Reservoir Docs: Taking “Little Journeys Into Water and Power Land” with the Los Angeles Department of Water and Power, August 1929

by Paul R. Spitzzeri

The news that federal officials have declared, for the first time, an official water shortage at Lake Mead, the enormous reservoir created by building Hoover Dam along the Colorado River, comes as governors of ten western states have appealed to the national government for disaster aid because of drought. With a Department of the Interior official stating “we are seeing the effects of climate change” and “that trend may continue,” the situation is, along with major wildfires and other effects, truly sobering.

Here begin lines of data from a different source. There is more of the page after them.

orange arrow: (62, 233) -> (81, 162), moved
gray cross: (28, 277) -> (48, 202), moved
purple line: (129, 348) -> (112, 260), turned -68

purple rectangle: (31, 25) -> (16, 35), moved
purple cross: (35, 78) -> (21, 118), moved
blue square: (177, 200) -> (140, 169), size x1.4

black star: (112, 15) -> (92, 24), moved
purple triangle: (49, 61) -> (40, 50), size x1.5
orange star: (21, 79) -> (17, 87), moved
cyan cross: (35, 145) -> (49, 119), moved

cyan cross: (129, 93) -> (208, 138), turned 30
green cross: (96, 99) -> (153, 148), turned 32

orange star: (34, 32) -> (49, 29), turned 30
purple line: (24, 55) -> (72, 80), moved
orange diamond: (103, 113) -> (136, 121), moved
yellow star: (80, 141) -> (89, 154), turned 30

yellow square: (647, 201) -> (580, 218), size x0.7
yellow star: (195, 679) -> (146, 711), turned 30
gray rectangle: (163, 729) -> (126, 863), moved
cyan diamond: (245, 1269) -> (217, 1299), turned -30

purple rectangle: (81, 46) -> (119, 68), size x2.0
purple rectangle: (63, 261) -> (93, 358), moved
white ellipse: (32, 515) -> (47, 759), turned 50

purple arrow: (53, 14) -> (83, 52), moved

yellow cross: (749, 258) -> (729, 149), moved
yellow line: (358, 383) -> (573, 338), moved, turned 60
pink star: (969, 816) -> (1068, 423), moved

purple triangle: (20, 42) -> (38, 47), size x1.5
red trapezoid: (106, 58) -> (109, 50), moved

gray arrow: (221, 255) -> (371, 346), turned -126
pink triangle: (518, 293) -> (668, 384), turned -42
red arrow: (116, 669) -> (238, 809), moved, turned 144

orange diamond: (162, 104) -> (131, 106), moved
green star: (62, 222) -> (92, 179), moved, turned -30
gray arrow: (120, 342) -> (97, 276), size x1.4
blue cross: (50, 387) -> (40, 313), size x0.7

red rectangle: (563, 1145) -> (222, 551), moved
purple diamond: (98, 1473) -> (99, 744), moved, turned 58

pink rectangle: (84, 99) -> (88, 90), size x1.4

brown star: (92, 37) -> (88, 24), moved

This revelation makes tonight’s featured object from the museum’s holdings particularly relevant as the sense of optimism for much of the 20th century that greater Los Angeles could get all the water it would ever need from distant sources like the Colorado River, Sacramento River Delta and the Owens Valley of eastern California has recently become a feeling of foreboding about the future.

Los Angeles Times, 2 December 1906.

This artifact is a little pamphlet, with the accompanying mailing envelope, comprising “Trip No. 5” of “Little Journeys into Water and Power Land,” published in August 1929 by the Los Angeles Department of Water and Power (best known today by its initials of DWP) and which was produced to educate children about the complex infrastructure comprising the Los Angeles Aqueduct and other elements of the city’s water and electric service system.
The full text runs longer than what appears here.